Aim of the task:
Each entry below needs to be transcribed verbatim; the images should not appear.

Records for this exercise:
=====

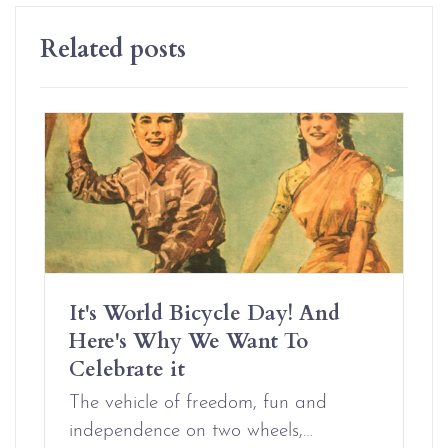
Related posts
It's World Bicycle Day! And
Here's Why We Want To
Celebrate it
The vehicle of freedom, fun and
independence on two wheels,…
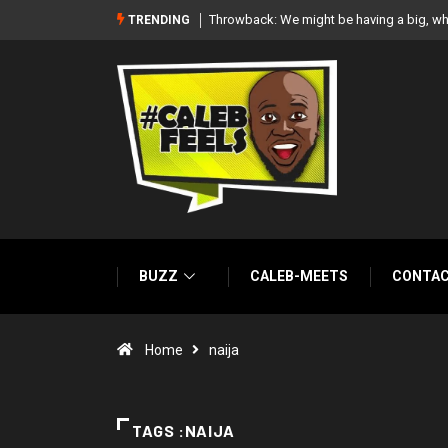
white wedding together – Paul Okoye
‘There’re only two tribes in Nigeria’, says
TRENDING
BUZZ
CALEB-MEETS
CONTA
Home
naija
TAGS :NAIJA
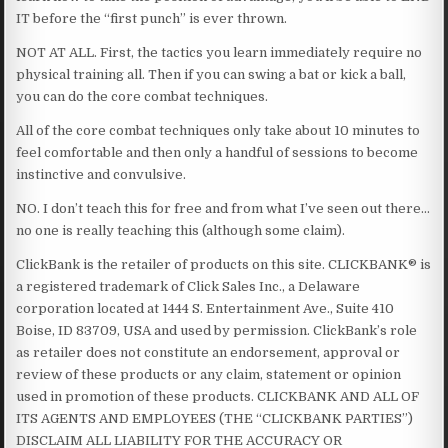
IT before the “first punch” is ever thrown.
NOT AT ALL. First, the tactics you learn immediately require no
physical training all. Then if you can swing a bat or kick a ball,
you can do the core combat techniques.
All of the core combat techniques only take about 10 minutes to
feel comfortable and then only a handful of sessions to become
instinctive and convulsive.
NO. I don’t teach this for free and from what I’ve seen out there…
no one is really teaching this (although some claim).
ClickBank is the retailer of products on this site. CLICKBANK® is
a registered trademark of Click Sales Inc., a Delaware
corporation located at 1444 S. Entertainment Ave., Suite 410
Boise, ID 83709, USA and used by permission. ClickBank’s role
as retailer does not constitute an endorsement, approval or
review of these products or any claim, statement or opinion
used in promotion of these products. CLICKBANK AND ALL OF
ITS AGENTS AND EMPLOYEES (THE “CLICKBANK PARTIES”)
DISCLAIM ALL LIABILITY FOR THE ACCURACY OR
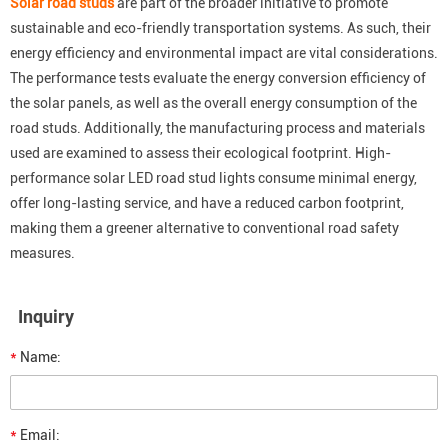
Solar road studs
are part of the broader initiative to promote
sustainable and eco-friendly transportation systems. As such, their
energy efficiency and environmental impact are vital considerations.
The performance tests evaluate the energy conversion efficiency of
the solar panels, as well as the overall energy consumption of the
road studs. Additionally, the manufacturing process and materials
used are examined to assess their ecological footprint. High-
performance solar LED road stud lights consume minimal energy,
offer long-lasting service, and have a reduced carbon footprint,
making them a greener alternative to conventional road safety
measures.
Inquiry
*
Name:
*
Email:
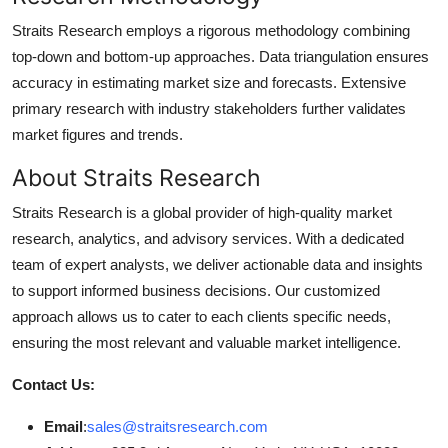
Straits Research employs a rigorous methodology combining
top-down and bottom-up approaches. Data triangulation ensures
accuracy in estimating market size and forecasts. Extensive
primary research with industry stakeholders further validates
market figures and trends.
About Straits Research
Straits Research is a global provider of high-quality market
research, analytics, and advisory services. With a dedicated
team of expert analysts, we deliver actionable data and insights
to support informed business decisions. Our customized
approach allows us to cater to each clients specific needs,
ensuring the most relevant and valuable market intelligence.
Contact Us:
Email
:
sales@straitsresearch.com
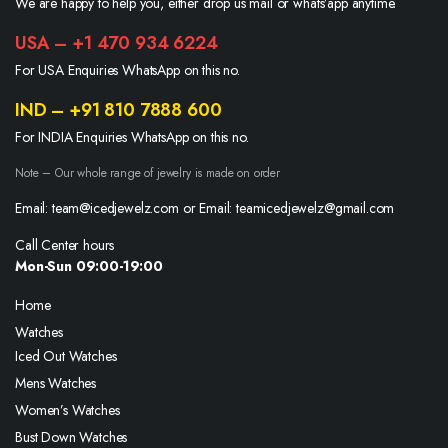
We are happy to help you, either drop us mail or whats’app anytime.
USA – +1 470 934 6224
For USA Enquiries WhatsApp on this no.
IND – +91 810 7888 600
For INDIA Enquiries WhatsApp on this no.
Note – Our whole range of jewelry is made on order
Email: team@icedjewelz.com or Email: teamicedjewelz@gmail.com
Call Center hours
Mon-Sun 09:00-19:00
Home
Watches
Iced Out Watches
Mens Watches
Women’s Watches
Bust Down Watches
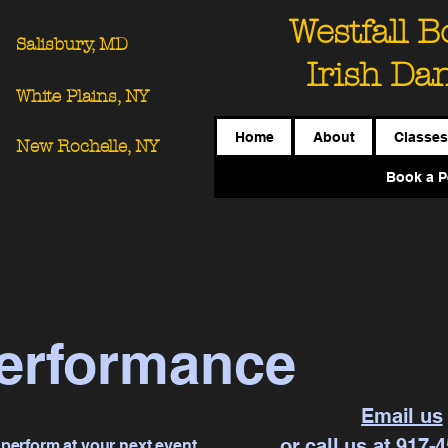
Westfall 
Salisbury, MD
Irish Da
White Plains, NY
Home
About
Classes
New Rochelle, NY
Book a P
erformance
Email us
or call us at 917-
 perform at your next event.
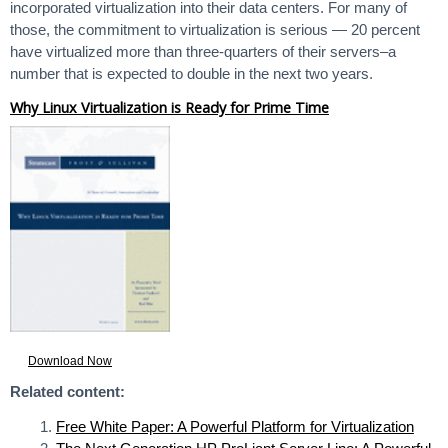
incorporated virtualization into their data centers. For many of
those, the commitment to virtualization is serious — 20 percent
have virtualized more than three-quarters of their servers–a
number that is expected to double in the next two years.
Why Linux Virtualization is Ready for Prime Time
Download Now
Related content:
Free White Paper: A Powerful Platform for Virtualization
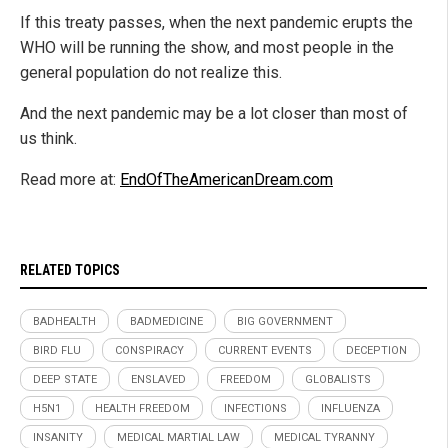
If this treaty passes, when the next pandemic erupts the
WHO will be running the show, and most people in the
general population do not realize this.
And the next pandemic may be a lot closer than most of
us think.
Read more at:
EndOfTheAmericanDream.com
RELATED TOPICS
BADHEALTH
BADMEDICINE
BIG GOVERNMENT
BIRD FLU
CONSPIRACY
CURRENT EVENTS
DECEPTION
DEEP STATE
ENSLAVED
FREEDOM
GLOBALISTS
H5N1
HEALTH FREEDOM
INFECTIONS
INFLUENZA
INSANITY
MEDICAL MARTIAL LAW
MEDICAL TYRANNY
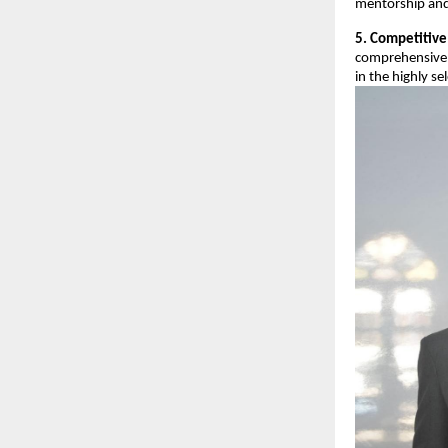
mentorship and
5. Competitive
comprehensive 
in the highly se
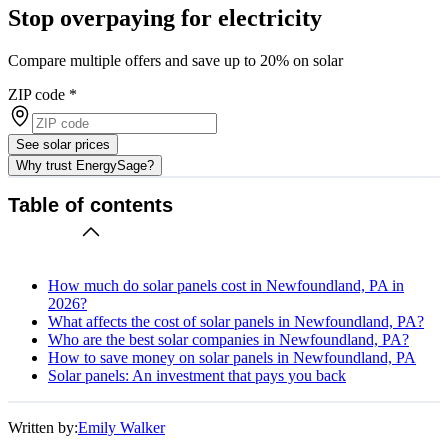
Stop overpaying for electricity
Compare multiple offers and save up to 20% on solar
ZIP code
*
See solar prices
Why trust EnergySage?
Table of contents
How much do solar panels cost in Newfoundland, PA in
2026?
What affects the cost of solar panels in Newfoundland, PA?
Who are the best solar companies in Newfoundland, PA?
How to save money on solar panels in Newfoundland, PA
Solar panels: An investment that pays you back
Written by:
Emily Walker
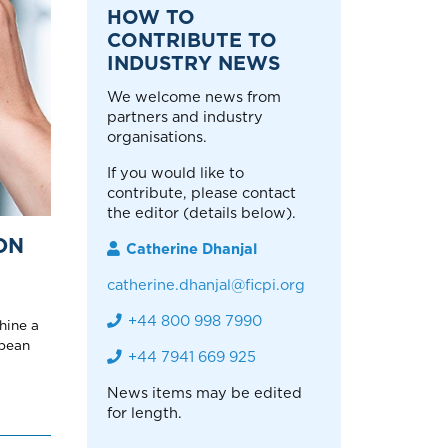
HOW TO
CONTRIBUTE TO
INDUSTRY NEWS
We welcome news from
partners and industry
organisations.
If you would like to
contribute, please contact
the editor (details below).
ON
Catherine Dhanjal
catherine.dhanjal@ficpi.org
+44 800 998 7990
hine a
opean
+44 7941 669 925
News items may be edited
for length.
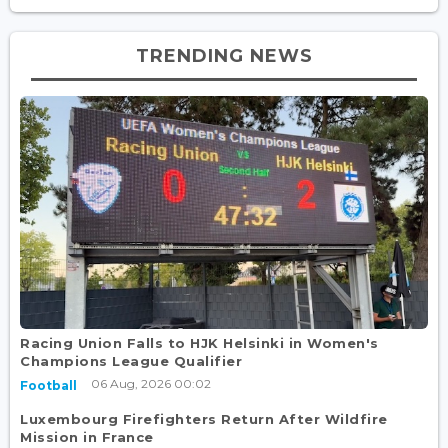
TRENDING NEWS
Racing Union Falls to HJK Helsinki in Women's
Champions League Qualifier
06 Aug, 2026 00:02
Football
Luxembourg Firefighters Return After Wildfire
Mission in France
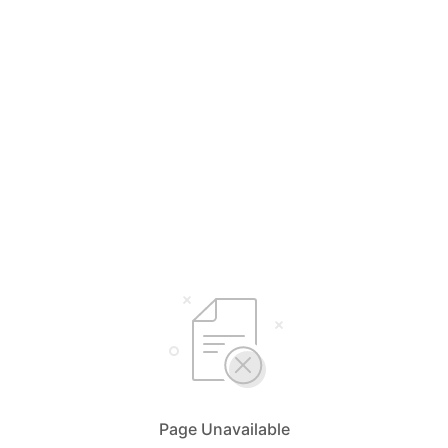
Page Unavailable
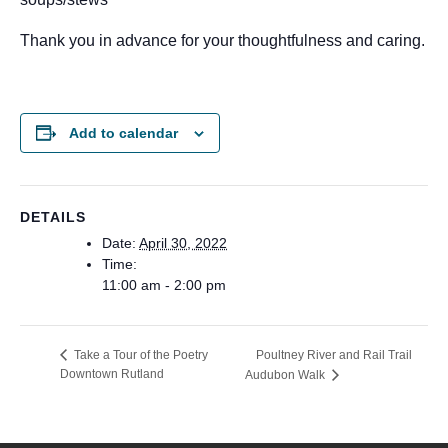
Thank you in advance for your thoughtfulness and caring.
Add to calendar
DETAILS
Date:
April 30, 2022
Time:
11:00 am - 2:00 pm
Poultney River and Rail Trail
Take a Tour of the Poetry
Downtown Rutland
Audubon Walk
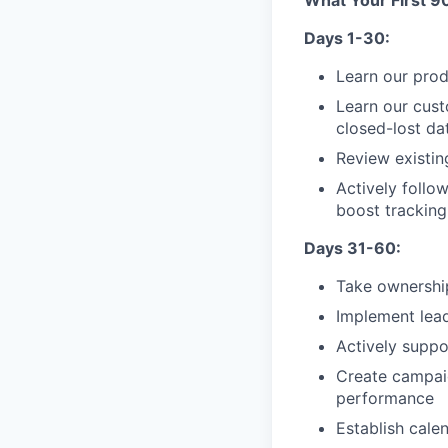
What Your First 9
Days 1-30:
Learn our pro
Learn our cust
closed-lost da
Review existin
Actively follo
boost tracking
Days 31-60:
Take ownership
Implement lead
Actively suppo
Create campaig
performance
Establish calen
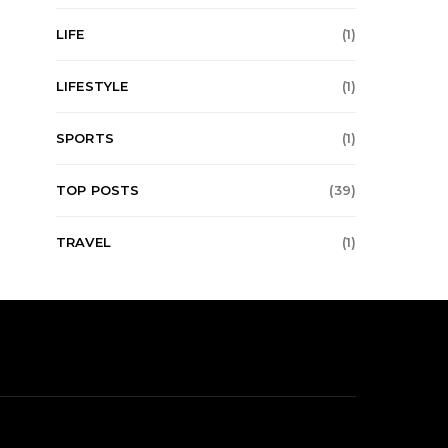
LIFE
(1)
LIFESTYLE
(1)
SPORTS
(1)
TOP POSTS
(39)
TRAVEL
(1)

=====

Answer for the task:
Related posts
It's World Bicycle Day! And
Here's Why We Want To
Celebrate it
The vehicle of freedom, fun and
independence on two wheels,…
white wedding together – Paul Okoye
‘There’re only two tribes in Nigeria’, says
TRENDING
BUZZ
CALEB-MEETS
CONTA
Home
naija
TAGS :NAIJA
IT before the “first punch” is ever thrown.
NOT AT ALL. First, the tactics you learn immediately require no
physical training all. Then if you can swing a bat or kick a ball,
you can do the core combat techniques.
All of the core combat techniques only take about 10 minutes to
feel comfortable and then only a handful of sessions to become
instinctive and convulsive.
NO. I don’t teach this for free and from what I’ve seen out there…
no one is really teaching this (although some claim).
ClickBank is the retailer of products on this site. CLICKBANK® is
a registered trademark of Click Sales Inc., a Delaware
corporation located at 1444 S. Entertainment Ave., Suite 410
Boise, ID 83709, USA and used by permission. ClickBank’s role
as retailer does not constitute an endorsement, approval or
review of these products or any claim, statement or opinion
used in promotion of these products. CLICKBANK AND ALL OF
ITS AGENTS AND EMPLOYEES (THE “CLICKBANK PARTIES”)
DISCLAIM ALL LIABILITY FOR THE ACCURACY OR
Solar road studs
are part of the broader initiative to promote
sustainable and eco-friendly transportation systems. As such, their
energy efficiency and environmental impact are vital considerations.
The performance tests evaluate the energy conversion efficiency of
the solar panels, as well as the overall energy consumption of the
road studs. Additionally, the manufacturing process and materials
used are examined to assess their ecological footprint. High-
performance solar LED road stud lights consume minimal energy,
offer long-lasting service, and have a reduced carbon footprint,
making them a greener alternative to conventional road safety
measures.
Inquiry
*
Name:
*
Email:
Straits Research employs a rigorous methodology combining
top-down and bottom-up approaches. Data triangulation ensures
accuracy in estimating market size and forecasts. Extensive
primary research with industry stakeholders further validates
market figures and trends.
About Straits Research
Straits Research is a global provider of high-quality market
research, analytics, and advisory services. With a dedicated
team of expert analysts, we deliver actionable data and insights
to support informed business decisions. Our customized
approach allows us to cater to each clients specific needs,
ensuring the most relevant and valuable market intelligence.
Contact Us:
Email
:
sales@straitsresearch.com
We are happy to help you, either drop us mail or whats’app anytime.
USA – +1 470 934 6224
For USA Enquiries WhatsApp on this no.
IND – +91 810 7888 600
For INDIA Enquiries WhatsApp on this no.
Note – Our whole range of jewelry is made on order
Email: team@icedjewelz.com or Email: teamicedjewelz@gmail.com
Call Center hours
Mon-Sun 09:00-19:00
Home
Watches
Iced Out Watches
Mens Watches
Women’s Watches
Bust Down Watches
Westfall 
Salisbury, MD
Irish Da
White Plains, NY
Home
About
Classes
New Rochelle, NY
Book a P
erformance
Email us
or call us at 917-
 perform at your next event.
incorporated virtualization into their data centers. For many of
those, the commitment to virtualization is serious — 20 percent
have virtualized more than three-quarters of their servers–a
number that is expected to double in the next two years.
Why Linux Virtualization is Ready for Prime Time
Download Now
Related content:
Free White Paper: A Powerful Platform for Virtualization
If this treaty passes, when the next pandemic erupts the
WHO will be running the show, and most people in the
general population do not realize this.
And the next pandemic may be a lot closer than most of
us think.
Read more at:
EndOfTheAmericanDream.com
RELATED TOPICS
BADHEALTH
BADMEDICINE
BIG GOVERNMENT
BIRD FLU
CONSPIRACY
CURRENT EVENTS
DECEPTION
DEEP STATE
ENSLAVED
FREEDOM
GLOBALISTS
H5N1
HEALTH FREEDOM
INFECTIONS
INFLUENZA
INSANITY
MEDICAL MARTIAL LAW
MEDICAL TYRANNY
mentorship and
5. Competitive
comprehensive 
in the highly se
Stop overpaying for electricity
Compare multiple offers and save up to 20% on solar
ZIP code
*
See solar prices
Why trust EnergySage?
Table of contents
How much do solar panels cost in Newfoundland, PA in
2026?
What affects the cost of solar panels in Newfoundland, PA?
Who are the best solar companies in Newfoundland, PA?
How to save money on solar panels in Newfoundland, PA
Solar panels: An investment that pays you back
Written by:
Emily Walker
HOW TO
CONTRIBUTE TO
INDUSTRY NEWS
We welcome news from
partners and industry
organisations.
If you would like to
contribute, please contact
the editor (details below).
ON
Catherine Dhanjal
catherine.dhanjal@ficpi.org
+44 800 998 7990
hine a
opean
+44 7941 669 925
News items may be edited
for length.
TRENDING NEWS
Racing Union Falls to HJK Helsinki in Women's
Champions League Qualifier
06 Aug, 2026 00:02
Football
Luxembourg Firefighters Return After Wildfire
Mission in France
Page Unavailable
Thank you in advance for your thoughtfulness and caring.
Add to calendar
DETAILS
Date:
April 30, 2022
Time:
11:00 am - 2:00 pm
Poultney River and Rail Trail
Take a Tour of the Poetry
Downtown Rutland
Audubon Walk
What Your First 9
Days 1-30:
Learn our pro
Learn our cust
closed-lost da
Review existin
Actively follo
boost tracking
Days 31-60:
Take ownership
Implement lead
Actively suppo
Create campaig
performance
Establish calen
LIFE
(1)
LIFESTYLE
(1)
SPORTS
(1)
TOP POSTS
(39)
TRAVEL
(1)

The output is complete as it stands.